五輪によってもたらされるのは、世界一流のアスリートが与える夢と感動だけではない。経済面の効果も大きな魅力の一つで、東京招致委員会の試算では、総工費1300億円の国立競技場の建て替えをはじめ、投資と消費支出の増加で201320年の7年間に3兆円近くの経済効果が期待できる。全国では約15万人の雇用を創出することになるという。これとは別に、全国でインフラ整備や観光が盛んになれば、150兆円に達するという桁違いの試算もある。

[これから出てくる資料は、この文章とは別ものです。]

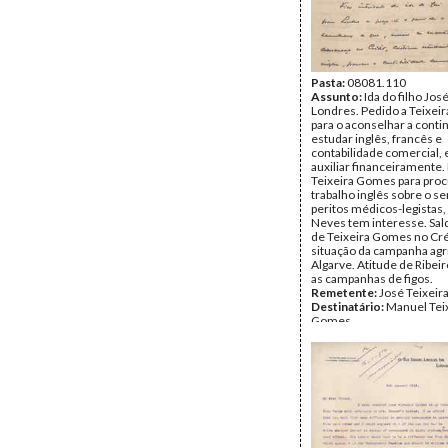
Pasta:
08081.110
Assunto:
Ida do filho Jos
Londres. Pedido a Teixe
para o aconselhar a conti
estudar inglês, francês e
contabilidade comercial, 
auxiliar financeiramente.
Teixeira Gomes para proc
trabalho inglês sobre o se
peritos médicos-legistas
Neves tem interesse. Sal
de Teixeira Gomes no Cré
situação da campanha agr
Algarve. Atitude de Ribei
as campanhas de figos.
Remetente:
José Teixei
Destinatário:
Manuel Tei
Gomes
Data:
Segunda, 5 de Jane
Fundo:
DTE - Documento
Teixeira Gomes
Tipo Documental:
Corre
Página(s):
6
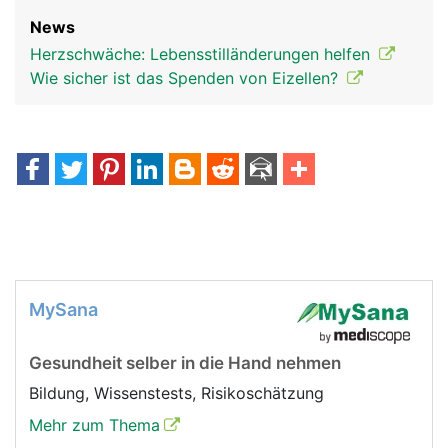
News
Herzschwäche: Lebensstilländerungen helfen
Wie sicher ist das Spenden von Eizellen?
MySana
Gesundheit selber in die Hand nehmen
Bildung, Wissenstests, Risikoschätzung
Mehr zum Thema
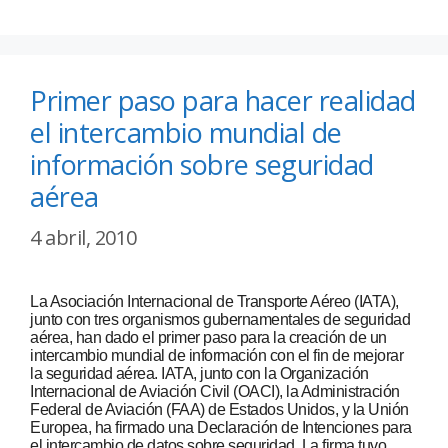
Primer paso para hacer realidad
el intercambio mundial de
información sobre seguridad
aérea
4 abril, 2010
La Asociación Internacional de Transporte Aéreo (IATA),
junto con tres organismos gubernamentales de seguridad
aérea, han dado el primer paso para la creación de un
intercambio mundial de información con el fin de mejorar
la seguridad aérea. IATA, junto con la Organización
Internacional de Aviación Civil (OACI), la Administración
Federal de Aviación (FAA) de Estados Unidos, y la Unión
Europea, ha firmado una Declaración de Intenciones para
el intercambio de datos sobre seguridad. La firma tuvo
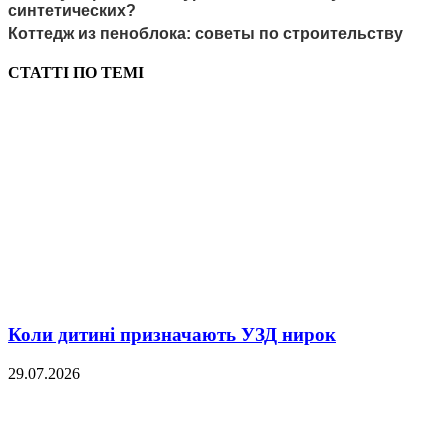
синтетических?
Коттедж из пеноблока: советы по строительству
СТАТТІ ПО ТЕМІ
Коли дитині призначають УЗД нирок
29.07.2026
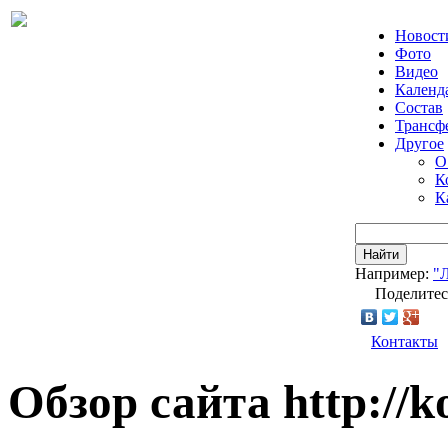
Новост
Фото
Видео
Календ
Состав
Трансф
Другое
О
К
К
Найти
Например:
"
Поделитес
Контакты
Обзор сайта http://ko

著名な経済アナリストは「東京五輪開催で経済自体が大きくなるわけではないが、景気は『気』からというように、明るい話題で国民の気分が良くなり、経済が好循環するという影響はある」と指摘する。特に、東京都と周辺に立地する競技会場のうち、28会場が東京湾岸エリアを中心とした半径8キロ圏内に入り、この臨海副都心地域の開発が進むことは「数少ない目に見える経済効果」(経済アナリスト)となりそうだ。

晴海地区には約17000人が収容できる選手村(総工費約1000億円)が建てられ、五輪後にマンションとして分譲、賃貸されるが、選手村の建設予定地近くでは超高層マンションの建設がすでに始まっている。また、港、新宿、渋谷の3つの区にまたがる神宮外苑地区でも東京都は大規模な再開発計画を描いており、8万人収容のオリンピックスタジアム(国立競技場の建て替え)は2019年に完成の予定だ。

ただし、半世紀以上前の東京五輪と6年後の東京五輪の最も大きな違いは、成熟した都市でのオリンピック開催ということで、道路や鉄道といった重厚長大型のプロジェクトではなく、「限られた空間においていかに発展していくか」を追求することが大きな課題となる。